Adding a numerically stable inverse CDF of standard Gaussian

ClaraBing · December 18, 2020, 4:37pm

Hi,

The current icdf in torch.distributions.Normal seems to be numerically unstable compared to scipy.stats.norm.

I implemented a torch version by translating the scipy source code to python and it works the same as the scipy version. I wonder if we could integrate the new code to the current torch.distributions.Normal. Thank you!

ptrblck · December 19, 2020, 7:38am

Could you explain the numerical instability a bit? I.e. where is it observed and how scipy deals with it?
I’m sure a PR would be welcome, if the instability is reproducible or breaks certain use cases.

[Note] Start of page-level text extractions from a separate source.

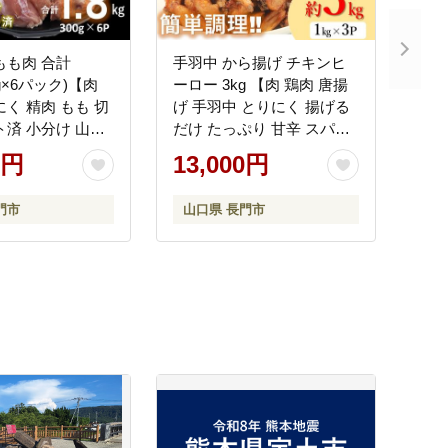
もも肉 合計
手羽中 から揚げ チキンヒ
00g×6パック)【肉
ーロー 3kg 【肉 鶏肉 唐揚
にく 精肉 もも 切
げ 手羽中 とりにく 揚げる
ト済 小分け 山口
だけ たっぷり 甘辛 スパイ
1006)
シー チキンバー からあげ
0円
13,000円
お弁当 おかず おつまみ 大
容量 簡単調理 山口県 長門
門市
山口県 長門市
市】(1004)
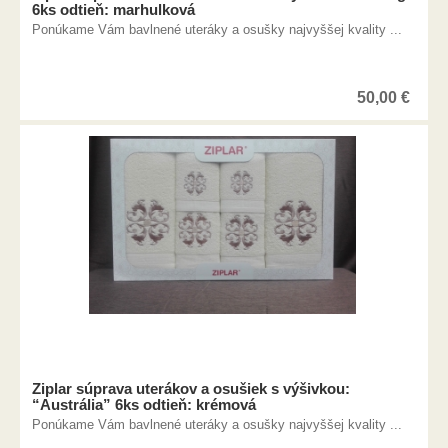
6ks odtieň: marhulková
Ponúkame Vám bavlnené uteráky a osušky najvyššej kvality ...
50,00
€
Ziplar súprava uterákov a osušiek s výšivkou:
“Austrália” 6ks odtieň: krémová
Ponúkame Vám bavlnené uteráky a osušky najvyššej kvality ...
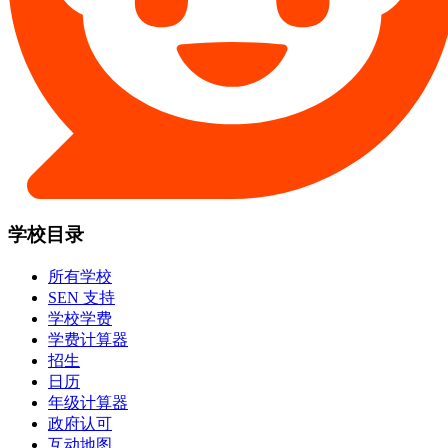
学校目录
所有学校
SEN 支持
学校学费
学费计算器
招生
日历
年级计算器
政府认可
互动地图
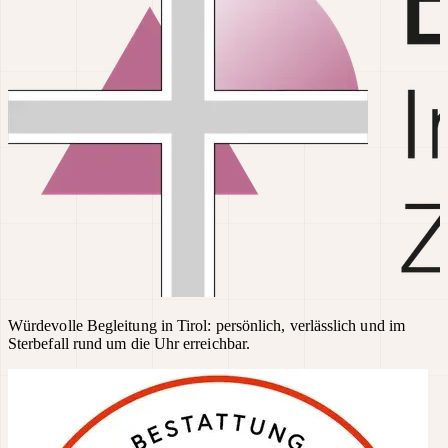
Würdevolle Begleitung in Tirol: persönlich, verlässlich und im
Sterbefall rund um die Uhr erreichbar.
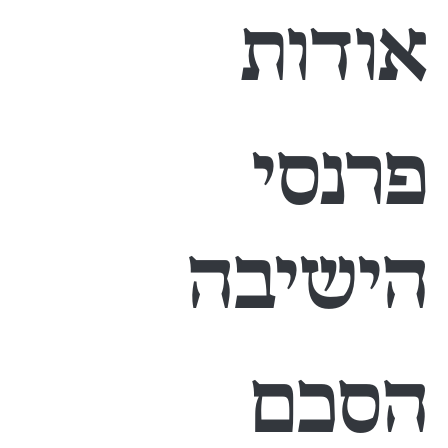
אודות
פרנסי
הישיבה
הסכם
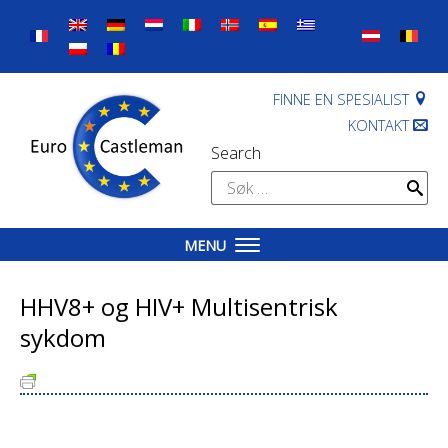
Skip
to
content
FINNE EN SPESIALIST
KONTAKT
Search
Søk
etter:
MENU
HHV8+ og HIV+ Multisentrisk
sykdom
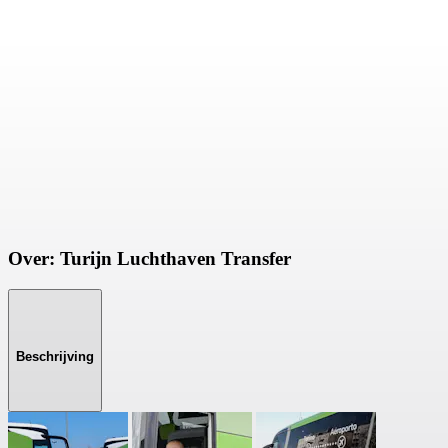
Over: Turijn Luchthaven Transfer
Beschrijving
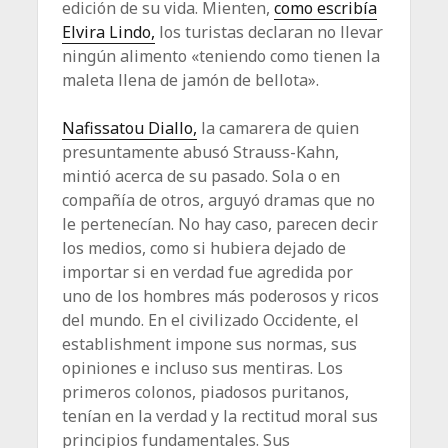
edición de su vida. Mienten,
como escribía
Elvira Lindo,
los turistas declaran no llevar
ningún alimento «teniendo como tienen la
maleta llena de jamón de bellota».
Nafissatou Diallo,
la camarera de quien
presuntamente abusó Strauss-Kahn,
mintió acerca de su pasado. Sola o en
compañía de otros, arguyó dramas que no
le pertenecían. No hay caso, parecen decir
los medios, como si hubiera dejado de
importar si en verdad fue agredida por
uno de los hombres más poderosos y ricos
del mundo. En el civilizado Occidente, el
establishment impone sus normas, sus
opiniones e incluso sus mentiras. Los
primeros colonos, piadosos puritanos,
tenían en la verdad y la rectitud moral sus
principios fundamentales. Sus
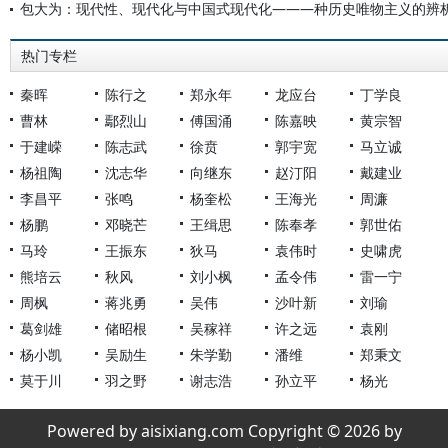
包大为：现代性、现代化与中国式现代化———种历史唯物主义的辨
热门专栏
秦晖
陈行之
郑永年
龙应台
丁学良
曹林
鄢烈山
傅国涌
陈嘉映
黄宗智
于建嵘
陈志武
徐贲
郭宇宽
马立诚
杨祖陶
沈志华
向继东
赵汀阳
戴建业
李昌平
张鸣
杨奎松
王海光
周濂
杨鹏
邓晓芒
王缉思
陈奉孝
郭世佑
马玲
王振东
狄马
袁伟时
史啸虎
熊培云
秋风
刘小枫
孟令伟
雷一宁
周枫
蒋兆勇
吴伟
沙叶新
刘瑜
葛剑雄
储昭根
吴稼祥
许之远
袁刚
杨小凯
吴励生
朱学勤
潘维
郑秉文
莫于川
羽之野
谢志浩
孙立平
杨光
Powered by aisixiang.com Copyright © 2026 by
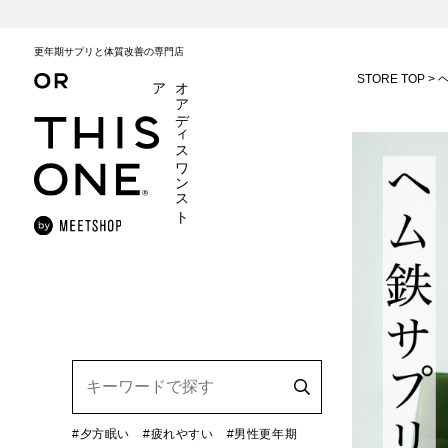
更年期サプリと体質改善の専門店
STORE TOP
ア
オ
ア
デ
ィ
ス
ワ
ン
ス
ト
#夕方眠い
#疲れやすい
#男性更年期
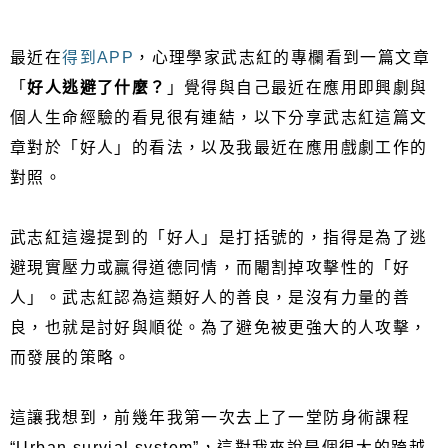
最近在
得到APP
，心理學家武志紅的專欄看到一篇文章
「
好人逃避了什麼？
」覺得與自己最近在應用即興劇與
個人生命經驗的看見很有連結，以下分享武志紅這篇文
章對於「好人」的看法，以及我最近在應用戲劇工作的
對照。
武志紅這邊提到的「好人」是打括號的，指得是為了逃
避現實壓力或贏得道德同情，而閹割掉攻擊性的「好
人」。武志紅認為這類好人的善良，是沒有力量的善
良，也就是討好與順從。為了避免被更強大的人攻擊，
而發展的策略。
這讓我想到，前幾年我第一次去上了一堂防身術課程
“Urban survial system”，這對我來說是個很大的跨越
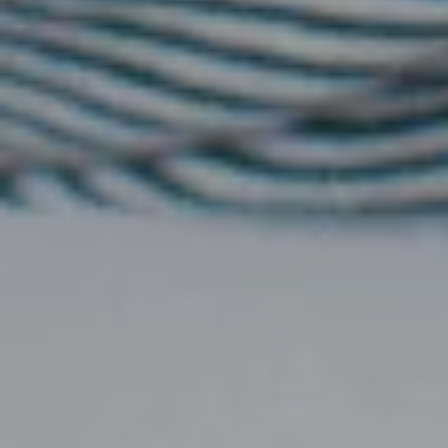
KELUARGA BESAR KAMI MEMNGUCAPKAN
TERIMA KASIH ATAS KEHADIRAN BAPAK /
IBU /SAUDARA/I
Ananda Putra
MINGGU, 24 JANUARI 2024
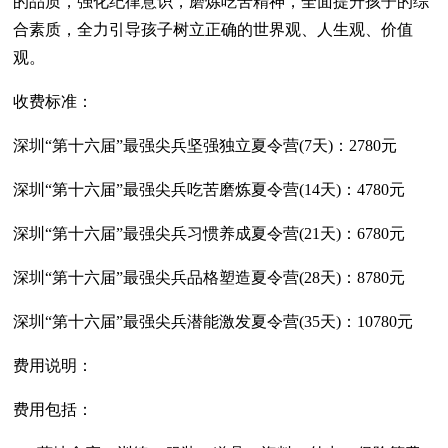
的品质，强化纪律意识，磨炼吃苦精神，全面提升孩子的综
合素质，全力引导孩子树立正确的世界观、人生观、价值
观。
收费标准：
深圳“第十六届”最强尖兵坚强独立夏令营(7天)：2780元
深圳“第十六届”最强尖兵吃苦磨炼夏令营(14天)：4780元
深圳“第十六届”最强尖兵习惯养成夏令营(21天)：6780元
深圳“第十六届”最强尖兵品格塑造夏令营(28天)：8780元
深圳“第十六届”最强尖兵潜能激发夏令营(35天)：10780元
费用说明：
费用包括：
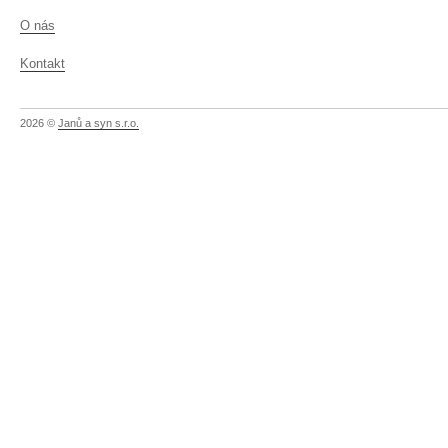
O nás
Kontakt
2026 ©
Janů a syn s.r.o.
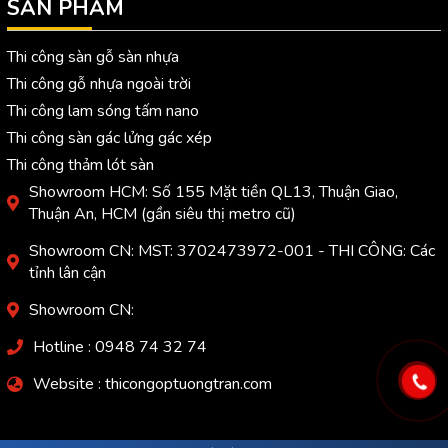
SẢN PHẨM
Thi công sàn gỗ sàn nhựa
Thi công gỗ nhựa ngoài trời
Thi công lam sóng tấm nano
Thi công sàn gác lửng gác xép
Thi công thảm lót sàn
Showroom HCM: Số 155 Mặt tiền QL13, Thuận Giao,
Thuận An, HCM (gần siêu thị metro cũ)
Showroom CN: MST: 3702473972-001 - THI CÔNG: Các
tỉnh lân cận
Showroom CN:
Hotline : 0948 74 32 74
Website : thicongoptuongtran.com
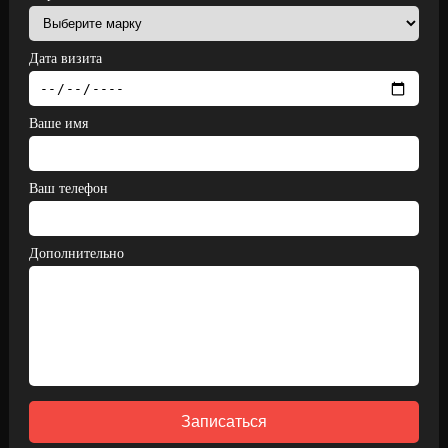
Дата визита
Ваше имя
Ваш телефон
Дополнительно
Записаться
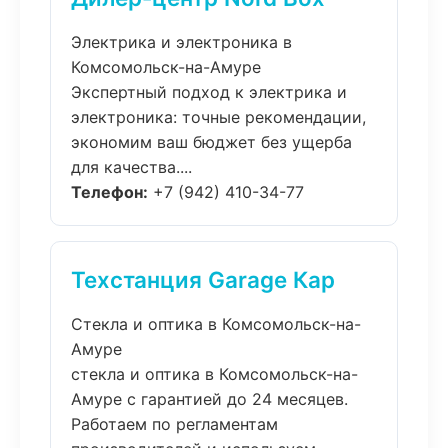
Электрика и электроника в
Комсомольск-на-Амуре
Экспертный подход к электрика и
электроника: точные рекомендации,
экономим ваш бюджет без ущерба
для качества....
Телефон:
+7 (942) 410-34-77
Техстанция Garage Кар
Стекла и оптика в Комсомольск-на-
Амуре
стекла и оптика в Комсомольск-на-
Амуре с гарантией до 24 месяцев.
Работаем по регламентам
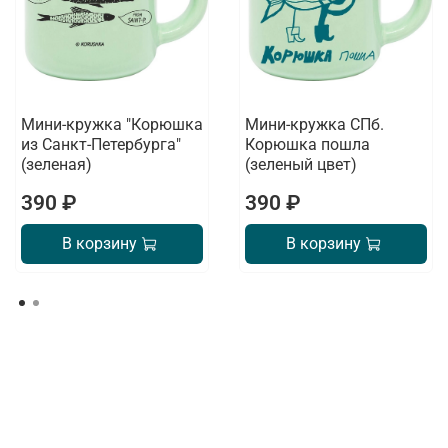
Мини-кружка "Корюшка
Мини-кружка СПб.
из Санкт-Петербурга"
Корюшка пошла
(зеленая)
(зеленый цвет)
390 ₽
390 ₽
В корзину
В корзину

ClaraBing · December 19, 2020, 8:57pm

Numerical instability issues occur when the input to the inverse CDF is very close to 0 or 1.
scipy handles these cases with approximations and here is the screenshot of the comments in scipy’s source code:

One example is when y=1-1e-8:

torch.distributions.Normal(0, 1).icdf(torch.tensor(y)) returns tensor(inf) (because torch.erfinv returns tensor(inf));
scipy.stats.norm.ppf(y) returns 5.612001243305505.

ptrblck · December 20, 2020, 6:58am

Thanks for the update!
Would you like to create a feature request on GitHub and post the explanation there, so that we could discuss it there with the module owners and track it?
Btw. thanks for digging into this.

googlebot · December 20, 2020, 10:12am

that’s kinda related to float32 precision, as 1e-8 < 2**-23 = 1.19e-7

and
torch.erfinv(torch.tensor([1-2**-23])) → 3.7439

issue is this:

np.float32(1)-np.float32(1e-8)
1.0
np.frexp(np.float32(1)-np.float32(1e-8))
(0.5, 1)

ClaraBing · December 21, 2020, 3:59pm

I see, this is great, thank you @googlebot !!
Hi @ptrblck, I think there’s no need for a feature request since using DoubleTensor fixes the issue.

Thank you both for your help and suggestions~!